HEARING SET ON ABORTION WAITING PERIOD A state appeals court will hear arguments in March about the constitutionality of a 2015 law that would require women to wait 24 hours before having abortions. The 1st District Court of Appeal last week scheduled arguments March 26th in the case, according to an online docket. The state appealed last year after Leon County Circuit Judge Terry Lewis blocked the law. Lewis ruled that the state failed to show there was a quote -compelling state interest- end quote for the 24-hour waiting period and didn’t show that it was enacted in the “least restrictive” manner. Lewis’ ruling made permanent a temporary injunction granted by the Florida Supreme Court in 2017 after a Gainesville abortion clinic challenged the law as a violation of privacy rights under the state Constitution. Supporters of the law have contended a waiting period would give women more time to make informed decisions before having abortions.
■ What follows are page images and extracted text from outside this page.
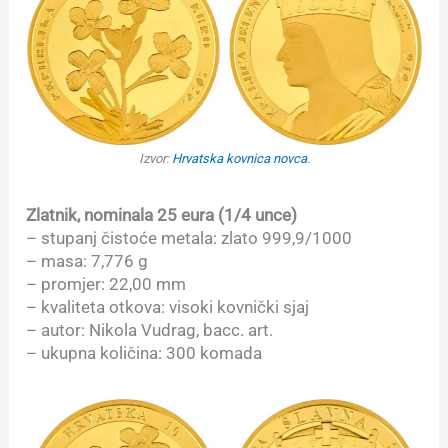
Izvor:
Hrvatska kovnica novca
.
Zlatnik, nominala 25 eura (1/4 unce)
– stupanj čistoće metala: zlato 999,9/1000
– masa: 7,776 g
– promjer: 22,00 mm
– kvaliteta otkova: visoki kovnički sjaj
– autor: Nikola Vudrag, bacc. art.
– ukupna količina: 300 komada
DESANTIS SMOKABLE MEDICAL MARIJUANA ISSUES Republican Florida Governor Ron DeSantis wants the ban on smokable medical marijuana ended.  DeSantis criticized the Legislature’s implementation of a medical marijuana law and said Thursday that if they don’t fix it quickly, he’ll take matters into his own hands. DeSantis wants a new law by mid-March that will end a ban on smokable medical marijuana and loosen limits on treatment center licenses, saying voters spoke clearly when they approved medical marijuana in 2016.  If the Legislature fails to act, DeSantis will drop challenges to lawsuits on both those issues, effectively letting the courts resolve them instead of lawmakers. He said he would prefer not to do that because he wants elected representatives to write the law in a way the people intended. DeSantis also said he wants the amended law to address licensing limits that are also subjects of lawsuits.  The annual legislative session begins March 5.